On the north and north-east sides, the builders of this early medieval rath, a type of enclosed farmstead typically constructed between roughly the fifth and twelfth centuries, appear to have relied on the natural scarp formed by the converging banks of those streams rather than digging their own defences. The confluence sits immediately to the north-north-east, and the steep drop into the watercourses would have made any additional bank largely redundant in that quarter.
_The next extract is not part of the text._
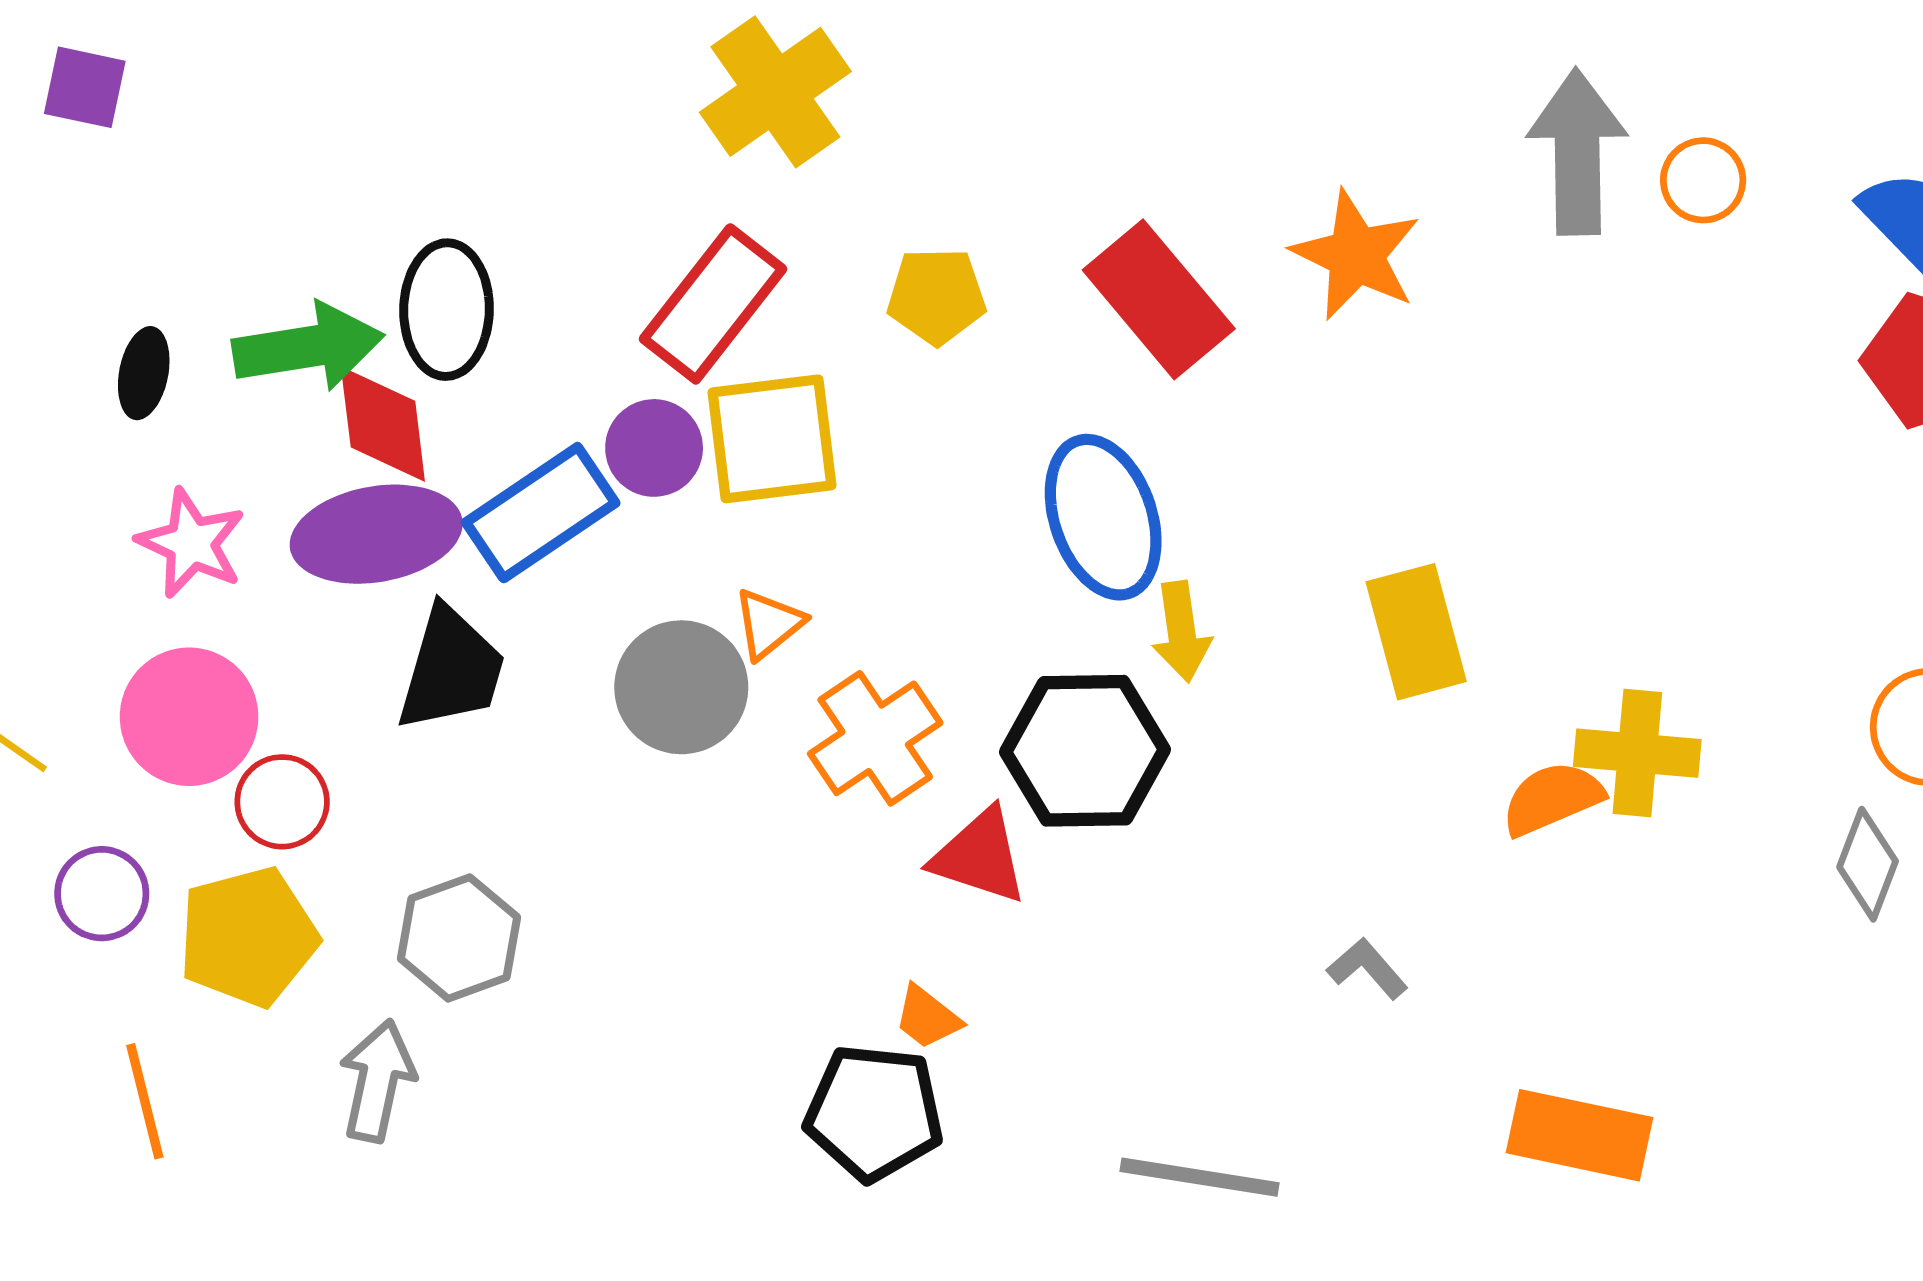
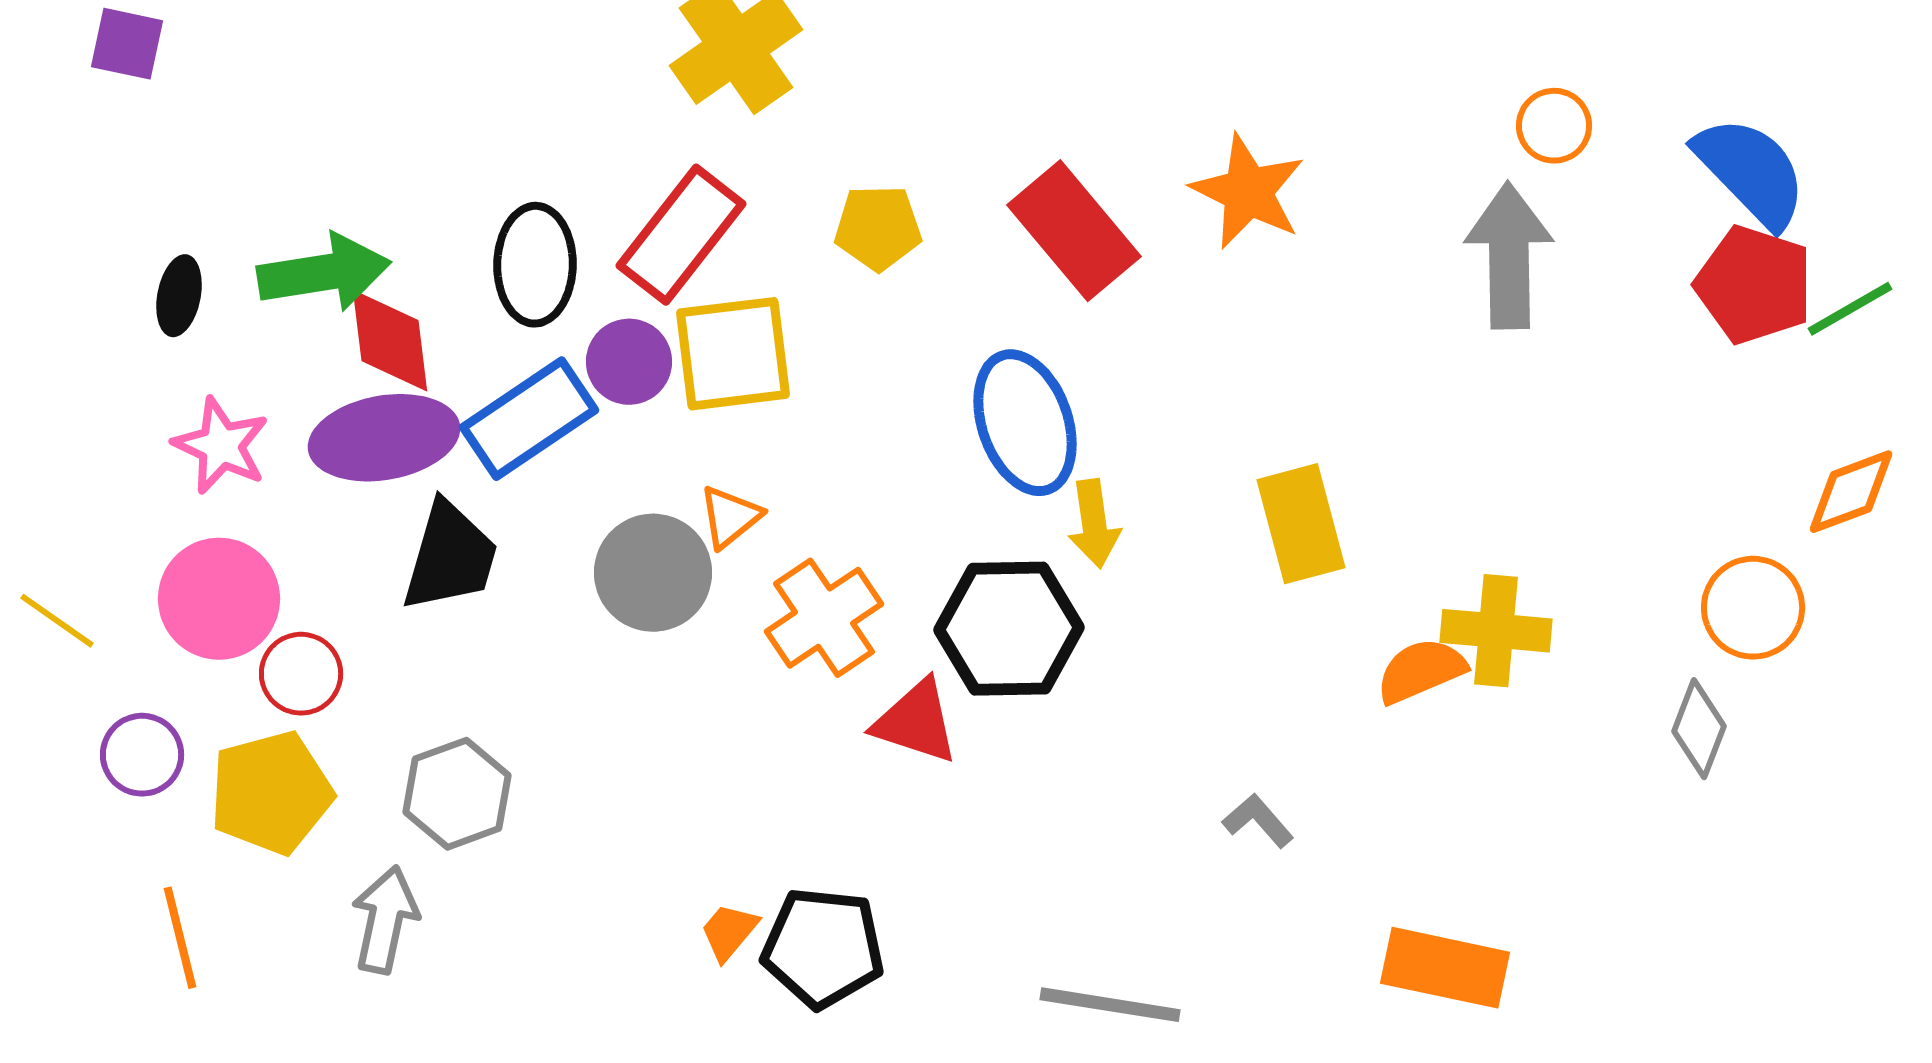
gray arrow: (1577, 152) -> (1509, 256), moved
black ellipse: (447, 310) -> (535, 265), moved
orange trapezoid: (927, 1017) -> (729, 932), moved, turned 92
Everywhere else, the enclosure follows a more conventional pattern. An oval area measuring roughly 29 metres north-west to south-east and 22 metres north-east to south-west is defined by an earthen bank, a fosse (that is, a defensive ditch), and, at the north-west, a slight outer bank running for about twelve metres. The main bank stands around a metre high on its outer face and somewhat less on the interior, while the fosse, which curves around the east, south, and north-west of the site, is two to three metres wide and still survives to a depth of about 0.6 metres. No trace of an original entrance has been identified, nor are there any visible internal features remaining. The whole structure sits on a level natural platform on a gently sloping hillside, the kind of position that would have given its inhabitants a reasonable outlook across the surrounding terrain. The rath was already recorded on the Ordnance Survey six-inch map of 1838, confirming that it was a recognised feature of the landscape well before modern archaeological interest in such sites took hold.